Une affaire de famille

Nietzsche (et par extension son œuvre) n'a jamais cessé de fasciner et d'être le sujet d'ambitieux travaux éditoriaux. Rassemblés, commentés et présentés, ces recueils sont autant de manières d'aborder et d'expliquer la pensée nietzschéenne. Et s'il n'est pas rare de voir ces rééditions accompagnées de nouvelles interprétations, il est beaucoup plus surprenant de découvrir un texte proprement frauduleux. Et pourtant, cette contrefaçon existe belle et bien, et si elle provoque encore les débats, La volonté de puissance est encore éditée et disponible.

C'est en 1901 que la première édition de La volonté de puissance est publiée. Mis en place par Peter Gast et Elisabeth Förster-Nietzsche (la sœur du philosophe, qui fournit les différents feuillets utilisés pour le livre), ce premier recueil est vendu par ses éditeurs comme le philosophème, la somme de la pensée de l'auteur allemand. Assemblé avec les brouillons d'un projet de livre abandonné (qui alimente finalement des morceaux du Crépuscule des idoles et de L'Antéchrist), le manque de teneur scientifique de ce livre est, dès sa première parution, remarquée par les philologues, ce qui n'empêchera pas La volonté de puissance d'être régulièrement réédité, remanié, chaque version s'éloignant à chaque fois plus de la vérité.
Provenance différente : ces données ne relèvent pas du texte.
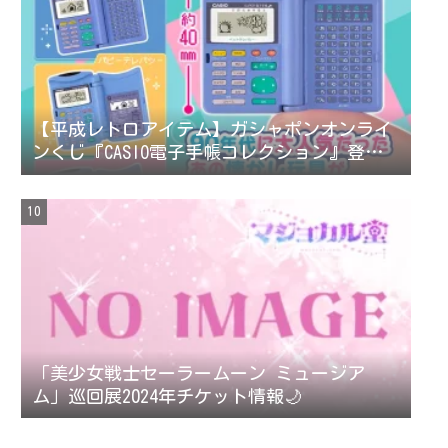
【平成レトロアイテム】ガシャポンオンライ
ンくじ『CASIO電子手帳コレクション』登
場！
「美少女戦士セーラームーン ミュージア
ム」巡回展2024年チケット情報🌙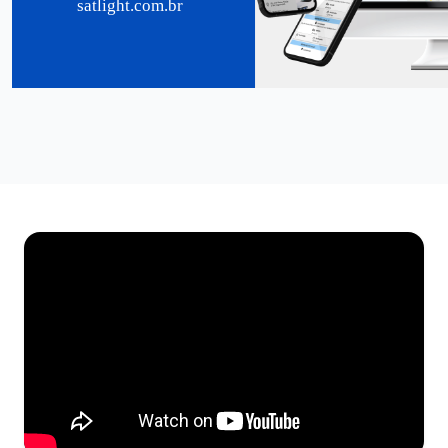
satlight.com.br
La volonté de puissance, un vrai faux livre

Cette imposture, Mazzino Montinari, spécialiste italien du travail de Nietzsche, l'a remarqué, et en a fait le sujet principal de quatre courts essais, réunis par les éditions de l'Éclat dans La volonté de puissance n'existe pas. Recueil brillant et fascinant, l'auteur retrace ici l'histoire de l'assemblage de ces textes mais aussi des différentes mésinterprétations et affiliations erronées de la pensée nietzschéenne qu'il a pu provoquer. Ayant lui aussi participé à l'édition de certaines des plus grandes œuvres du philosophe, les faits rapportés tiennent presque du témoignage, et le récit de la mise au monde de ce texte qui n'existe pas surprend de par son absurdité.

Loin de n'être qu'une attaque vaine, La volonté de puissance n'existe pas est un plaidoyer pour la lecture et la découverte de l'œuvre de Nietzsche. Précis et pourtant accessible, voici un livre éclairé et éclairant qui trouve son meilleur conseil en conclusion en nous rappelant qu'il faut laisser tomber les ramassis mal conçus, les vieux faux éditoriaux : il n'y a là rien à apprendre.